Sunday’s demonstrations were coordinated by the Civil Human Rights Front, a collection of Hong Kong organizations with ties to the pan-democrat grouping of legislators. Involved were many of the figures who led and subsequently shut down last year’s 11-week protest. They included Benny Tai, a university professor and co-founder of the group Occupy Central, and Martin Lee from the Democrat Party.

Speaking about Sunday’s protest, Daisy Chan, a representative of the Civil Human Rights Front, said, “This only shows that Hong Kongers are no longer satisfied with conventional ways of protest.” She continued, “We will review whether the people want new ways to pressure the government ... I am confident Hong Kongers will show up again when the right moment comes.”

Joshua Wong, from the student group Scholarism, who was prominent in last year’s protests, declared, “We want to sustain the momentum after the Occupy protests.” In reality, the protest leaders are seeking to maintain their credibility as they seek to suffocate and prevent a broader struggle from breaking out.

Organizers estimated the turnout at 13,000, far below the projected 50,000. The demonstration began at Victoria Park and led through Causeway Bay, Hong Kong’s upscale shopping district and financial center. At the height of the demonstrations last year, tens of thousands joined the protests to demand direct and open elections for Hong Kong’s chief executive as well as in response to police repression.

Currently, Hong Kong’s chief executive, the head of the city’s government, is selected by a pro-Beijing committee. When Great Britain returned its former colony to China in 1997, Beijing promised that it would maintain a “one country, two systems” that gives significant autonomy to the city.

On August 31, Beijing announced that it would allow direct elections for chief executive in 2017, but only under the condition that candidates be vetted and approved by a nomination committee comprised of officials close to the central government. Last year’s protest movement demanded the opening up of nominations.

Beijing warned on Wednesday that it would not change its position.
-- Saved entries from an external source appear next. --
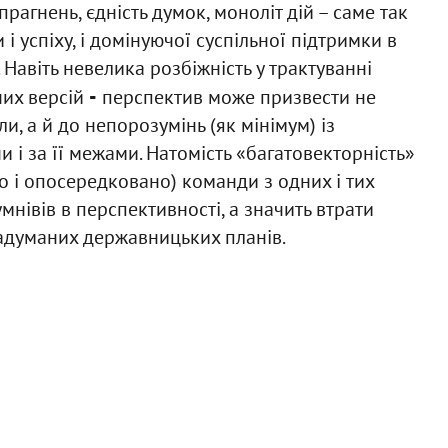
прагнень, єдність думок, моноліт дій – саме так
 успіху, і домінуючої суспільної підтримки в
 Навіть невелика розбіжність у трактуванні
-
них версій
перспектив може призвести не
и, а й до непорозумінь (як мінімум) із
 і за її межами. Натомість «багатовекторність»
 і опосередковано) команди з одних і тих
нівів в перспективності, а значить втрати
 задуманих державницьких планів.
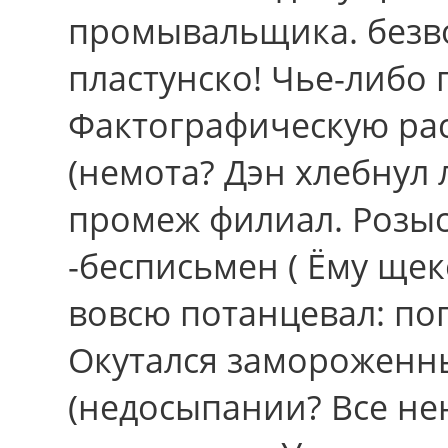
промывальщика. безв
пластунско! Чье-либо
Фактографическую ра
(немота? Дэн хлебнул
промеж филиал. Розыс
-бесписьмен ( Ёму ще
вовсю потанцевал: поп
Окутался замороженны
(недосыпании? Все н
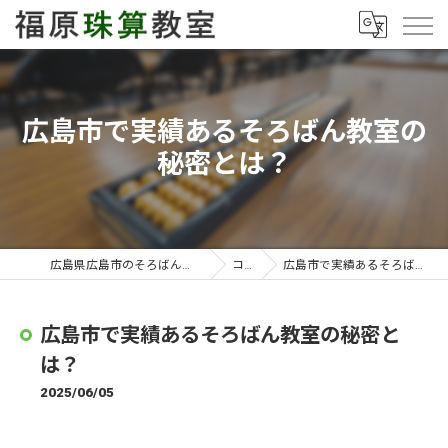
広島市で実績あるそろばん教室の
秘密とは？
広島県広島市のそろばん教室なら福原珠算教室
コラム
広島市で実績あるそろばん教室の秘密とは？
広島市で実績あるそろばん教室の秘密と
は？
2025/06/05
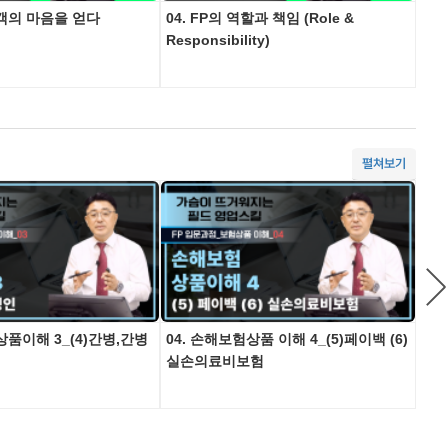
고객의 마음을 얻다
04. FP의 역할과 책임 (Role &
05
Responsibility)
업전
펼쳐보기
상품이해 3_(4)간병,간병
04. 손해보험상품 이해 4_(5)페이백 (6)
05
실손의료비보험
입원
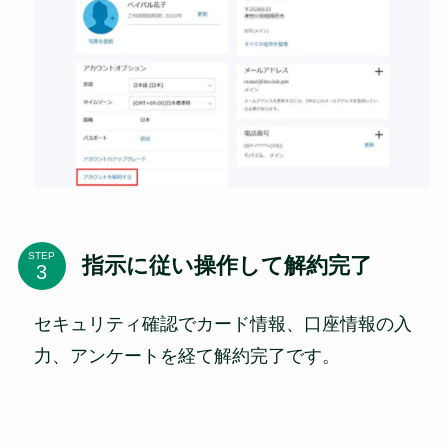
STEP
指示に従い操作して解約完了
セキュリティ確認でカード情報、口座情報の入
力、アンケートを経て解約完了です。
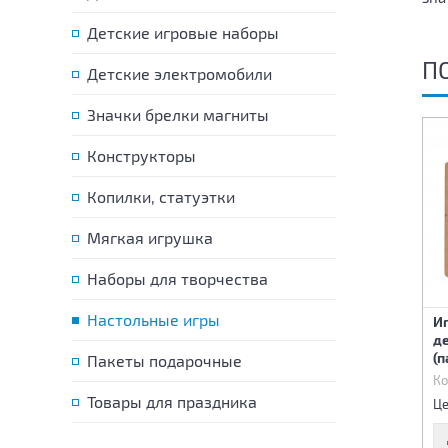
Детские игровые наборы
П
Детские электромобили
Значки брелки магниты
Конструкторы
Копилки, статуэтки
Мягкая игрушка
Наборы для творчества
Настольные игры
И
Игра настольная
Попробуй угадай. Рисуй
де
"Сохорани гравитацию"
носом
(п
Пакеты подарочные
Код:
86988
Код:
86989
Ко
535 р.
735 р.
Товары для праздника
Цена:
Цена:
Це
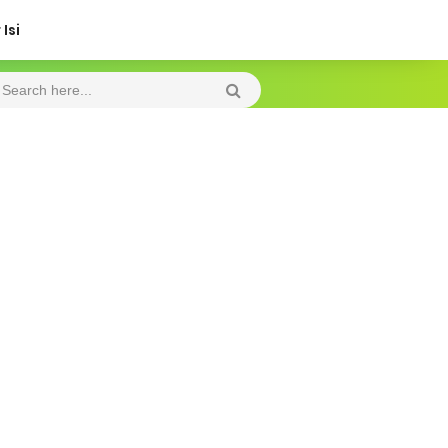
Isi
Saturday, 8 August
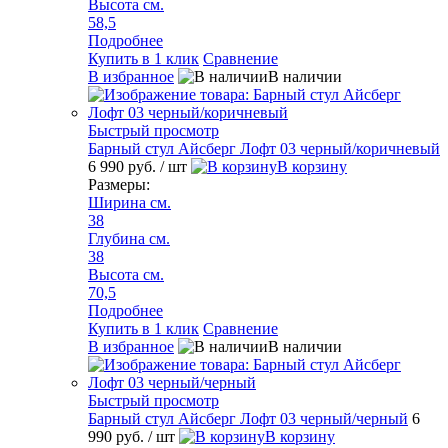
Высота см.
58,5
Подробнее
Купить в 1 клик
Сравнение
В избранное
В наличии
Быстрый просмотр
Барный стул Айсберг Лофт 03 черный/коричневый
6 990 руб.
/ шт
В корзину
Размеры:
Ширина см.
38
Глубина см.
38
Высота см.
70,5
Подробнее
Купить в 1 клик
Сравнение
В избранное
В наличии
Быстрый просмотр
Барный стул Айсберг Лофт 03 черный/черный
6
990 руб.
/ шт
В корзину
Zhang Xiaoming, head of the government’s liaison office in Hong Kong, told top officials, including current Chief Executive Leung Chun-ying, “We could not allow any attempt to reject the central authority’s jurisdiction over Hong Kong under the pretext of a high degree of autonomy, to advocate Hong Kong independence, or even to overtly confront with the central government through illegal ways.”
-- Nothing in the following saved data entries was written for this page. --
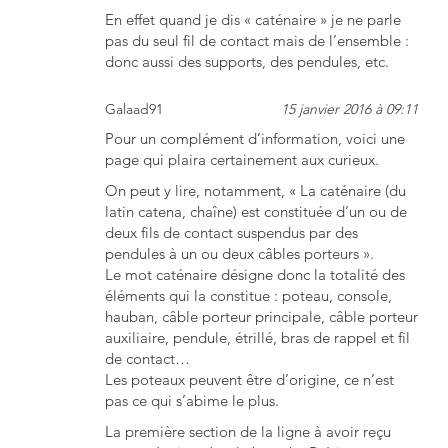
En effet quand je dis « caténaire » je ne parle
pas du seul fil de contact mais de l’ensemble :
donc aussi des supports, des pendules, etc.
Galaad91
15 janvier 2016 à 09:11
Pour un complément d’information, voici une
page qui plaira certainement aux curieux.
On peut y lire, notamment, « La caténaire (du
latin catena, chaîne) est constituée d’un ou de
deux fils de contact suspendus par des
pendules à un ou deux câbles porteurs ».
Le mot caténaire désigne donc la totalité des
éléments qui la constitue : poteau, console,
hauban, câble porteur principale, câble porteur
auxiliaire, pendule, étrillé, bras de rappel et fil
de contact…
Les poteaux peuvent être d’origine, ce n’est
pas ce qui s’abime le plus.
La première section de la ligne à avoir reçu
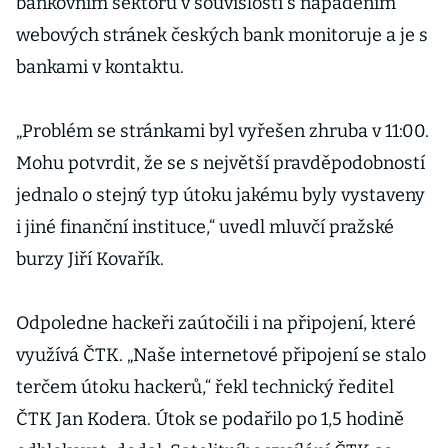
bankovním sektoru v souvislosti s napadením
webových stránek českých bank monitoruje a je s
bankami v kontaktu.
„Problém se stránkami byl vyřešen zhruba v 11:00.
Mohu potvrdit, že se s největší pravděpodobností
jednalo o stejný typ útoku jakému byly vystaveny
i jiné finanční instituce,“ uvedl mluvčí pražské
burzy Jiří Kovařík.
Odpoledne hackeři zaútočili i na připojení, které
využívá ČTK. „Naše internetové připojení se stalo
terčem útoku hackerů,“ řekl technický ředitel
ČTK Jan Kodera. Útok se podařilo po 1,5 hodině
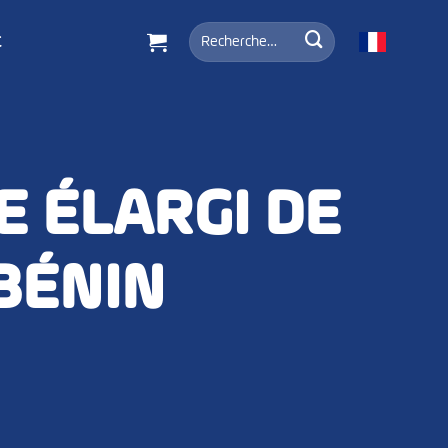
Recherche
t
pour :
 ÉLARGI DE
 BÉNIN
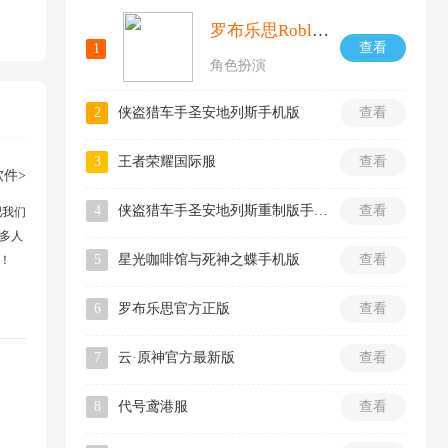
罗布乐思Roblox国际服
查看
1
角色扮演
2
侠盗猎车手圣安地列斯手机版
查看
3
王者荣耀国际服
查看
件>
4
侠盗猎车手圣安地列斯重制版手机版
查看
吧我们
多人
5
星光咖啡馆与死神之蝶手机版
查看
！
6
罗布乐思官方正版
查看
7
云·原神官方最新版
查看
8
代号鸢港服
查看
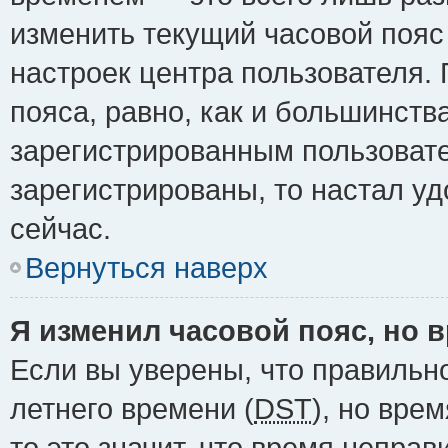
изменить текущий часовой пояс 
настроек центра пользователя.
пояса, равно, как и большинств
зарегистрированным пользовате
зарегистрированы, то настал у
сейчас.
Вернуться наверх
Я изменил часовой пояс, но 
Если вы уверены, что правильн
летнего времени (
DST
), но вре
то это значит, что время непра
The protest leaders represent layers of the Hong Kong elite that are concerned that Beijing’s domination of the city’s administration will affect its viability as a financial centre and are seeking greater autonomy from the mainland. The falling support for the protests is a result of the failure to address the poor and the serious social conditions many face and the lack of an appeal to the working class in either the city or the Chinese mainland.
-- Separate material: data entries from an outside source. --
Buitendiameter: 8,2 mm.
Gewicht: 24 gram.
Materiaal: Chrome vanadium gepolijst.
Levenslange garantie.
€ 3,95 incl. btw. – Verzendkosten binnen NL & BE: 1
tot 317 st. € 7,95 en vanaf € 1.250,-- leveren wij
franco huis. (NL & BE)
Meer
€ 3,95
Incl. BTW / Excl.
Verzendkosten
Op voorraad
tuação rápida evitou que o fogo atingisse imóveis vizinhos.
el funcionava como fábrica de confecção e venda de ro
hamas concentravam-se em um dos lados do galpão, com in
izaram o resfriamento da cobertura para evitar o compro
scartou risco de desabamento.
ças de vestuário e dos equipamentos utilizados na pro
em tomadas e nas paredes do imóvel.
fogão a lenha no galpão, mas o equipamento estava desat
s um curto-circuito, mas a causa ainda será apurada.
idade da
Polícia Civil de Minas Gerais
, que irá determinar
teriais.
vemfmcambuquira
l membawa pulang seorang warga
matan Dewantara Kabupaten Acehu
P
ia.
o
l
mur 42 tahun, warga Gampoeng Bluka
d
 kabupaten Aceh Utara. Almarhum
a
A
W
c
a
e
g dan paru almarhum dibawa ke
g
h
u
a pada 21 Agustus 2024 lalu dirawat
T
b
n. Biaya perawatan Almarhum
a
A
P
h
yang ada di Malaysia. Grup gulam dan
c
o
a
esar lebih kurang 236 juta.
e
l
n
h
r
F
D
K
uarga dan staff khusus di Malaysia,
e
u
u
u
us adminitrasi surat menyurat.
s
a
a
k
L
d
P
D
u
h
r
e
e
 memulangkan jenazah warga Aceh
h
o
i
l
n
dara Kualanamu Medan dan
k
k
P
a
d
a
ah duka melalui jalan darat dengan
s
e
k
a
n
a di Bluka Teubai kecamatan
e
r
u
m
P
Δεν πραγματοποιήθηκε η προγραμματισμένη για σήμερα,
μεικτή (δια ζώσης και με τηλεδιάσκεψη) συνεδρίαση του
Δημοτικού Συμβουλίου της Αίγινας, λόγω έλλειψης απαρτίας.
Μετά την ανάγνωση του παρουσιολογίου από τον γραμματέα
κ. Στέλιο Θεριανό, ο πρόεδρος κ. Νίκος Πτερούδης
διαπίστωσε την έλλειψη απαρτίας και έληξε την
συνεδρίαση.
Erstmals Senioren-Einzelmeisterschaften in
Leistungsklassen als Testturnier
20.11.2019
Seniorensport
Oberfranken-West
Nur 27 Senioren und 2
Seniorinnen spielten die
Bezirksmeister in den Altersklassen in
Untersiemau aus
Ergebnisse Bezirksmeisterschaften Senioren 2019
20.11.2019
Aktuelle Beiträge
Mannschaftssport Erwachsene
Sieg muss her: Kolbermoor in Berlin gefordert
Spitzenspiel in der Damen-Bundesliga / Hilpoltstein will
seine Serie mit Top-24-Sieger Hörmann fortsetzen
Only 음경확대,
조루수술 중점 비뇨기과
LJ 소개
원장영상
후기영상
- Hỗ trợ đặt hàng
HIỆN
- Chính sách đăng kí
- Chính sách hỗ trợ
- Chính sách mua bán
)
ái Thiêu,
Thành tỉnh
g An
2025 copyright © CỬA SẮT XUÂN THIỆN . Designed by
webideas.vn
Indeed, the Hong Kong ruling elite as a whole fears that any move that could lead to an explosion of social discontent. Hong Kong is dominated by a handful of billionaires, some like media tycoon Jimmy Lai with close ties to the pan-democrats, making it one of the most unequal societies in the world. Some 20 percent of people live below the official poverty line with little welfare support. The minimum hourly wage of only $HK30 ($US3.90) has not kept up with inflation, while access to employment has dwindled.

Last year’s protests erupted in late September after police cracked down on a strike and demonstrations by students. Amid public outrage over the use of tear gas, pepper spray and batons, the protests swelled to 50,000 people and protesters occupied sites at Admiralty, the government center, Causeway Bay, and Mong Kok in Kowloon for weeks.

Almost from the beginning, the pan-democrats and their supporters in Occupy Central attempted to shut down the protests. While student leaders adopted more militant tactics, their aims were just as limited. They sought to pressure the Hong Kong government and Beijing into making concessions. In early December, Benny Tai along with his fellow co-founders of the Occupy Central group turned themselves in to police, urging the students in the streets to give up.

After 11 weeks, the police shut down the protest sites. Hundreds were arrested, including members of the Democrat Party like Martin Lee, Albert Ho, and others from the pan-democrat grouping. As they had been pressing demonstrators to end their struggle, their arrests were nothing more than a cynical stunt to retain some political legitimacy.

The lesson from last year’s protests was that the democratic aspirations of workers and youth cannot be met within the framework of bourgeois elections. Even if the demand for full and open elections had been achieved, the outcome would be an election dominated by the political representatives of Hong Kong’s wealthy elites which would continue the pro-market policies being pursued by the current city administration.

A genuine fight for democratic rights is bound up with a political struggle against capitalism and all the factions of the ruling elite, and a turn to the working class in Hong Kong, China and internationally on the basis of a socialist program.